Netflix's Solution to Password-Sharing Is Off to a Rocky Start
By Jake Rossen
With roughly half of all Netflix users sharing passwords with individuals outside of their household and Netflix reporting their first-ever loss of subscribers, it’s no surprise that the streaming giant is looking to crack down on overly generous members eager to give friends a Stranger Things or Bridgerton fix. But their solution to password-sharing may need some adjustments.
According to Yahoo, the company’s recent rollout of measures meant to mitigate users lending passwords to people outside their home has been met with confusion in test markets in Costa Rica, Chile, and Peru. Essentially, consumers are hazy on what constitutes a “household” and whether they’re subject to the roughly $3 monthly fee Netflix wants to tack on for sharing a password.
Through a spokesperson, Netflix clarified that they consider a “household” people living under the same roof. But users in Peru who phoned Netflix inquiring about the change were told someone outside the household could continue to use the service without a surcharge and while using a verification code.
Clearly, it will be hard to argue a distant relative living across the country is a household member. But what about a college student who maintains a residence with their parents? Or someone traveling for work? Or a distant cousin who is merely presented as being a college student or traveling for work?
Other users in Peru reported simply ignoring prompts to verify their account or not being notified of any terms of service changes at all.

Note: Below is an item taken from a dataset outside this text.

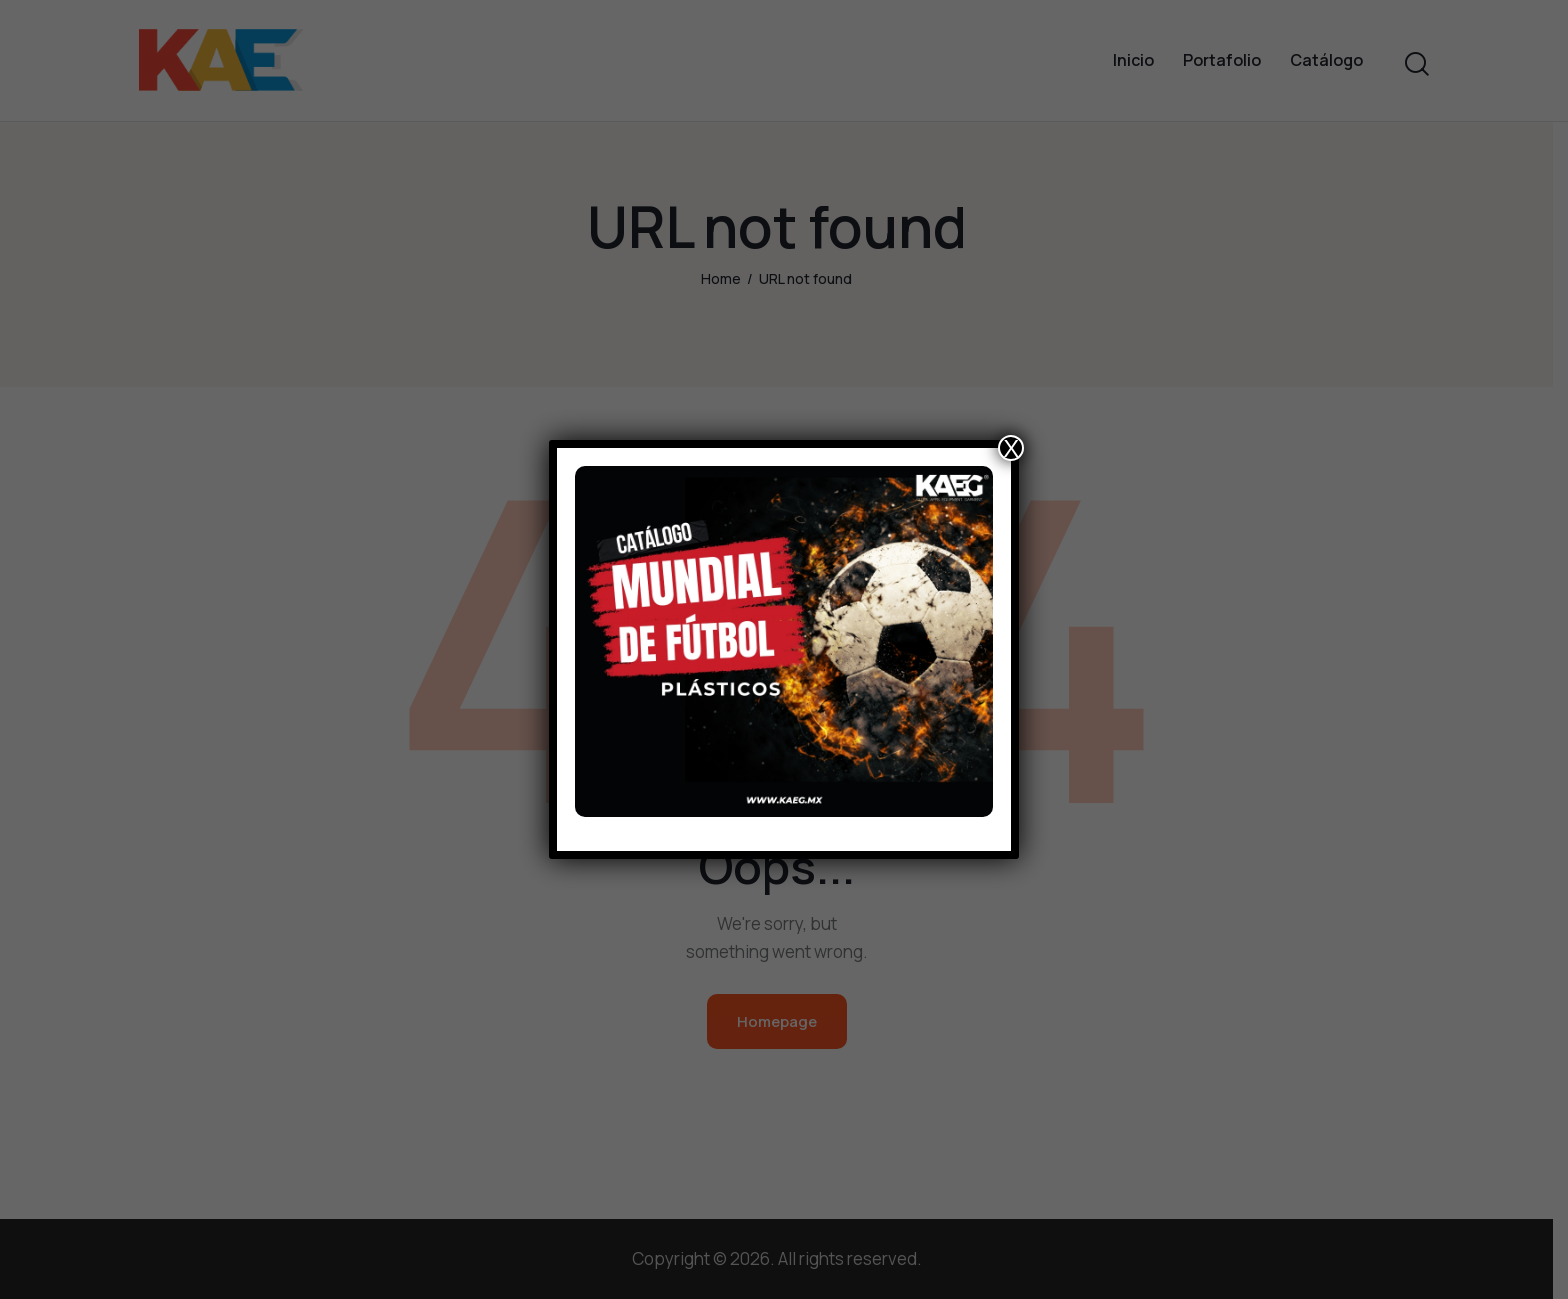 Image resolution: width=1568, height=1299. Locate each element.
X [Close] (1011, 448)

Password-sharing is only one possible reason the company reported a first-ever subscriber loss. Increased competition from other streaming services like Disney+ and Hulu have led the company to explore other ways of maximizing revenue, like introducing an ad-supported tier.
At present, it seems like Netflix will have to rely on the honor system to a degree in order to enforce their updated policies or consider stricter measures for people accessing accounts outside of a household IP address. Then again, that’s why it’s called a trial.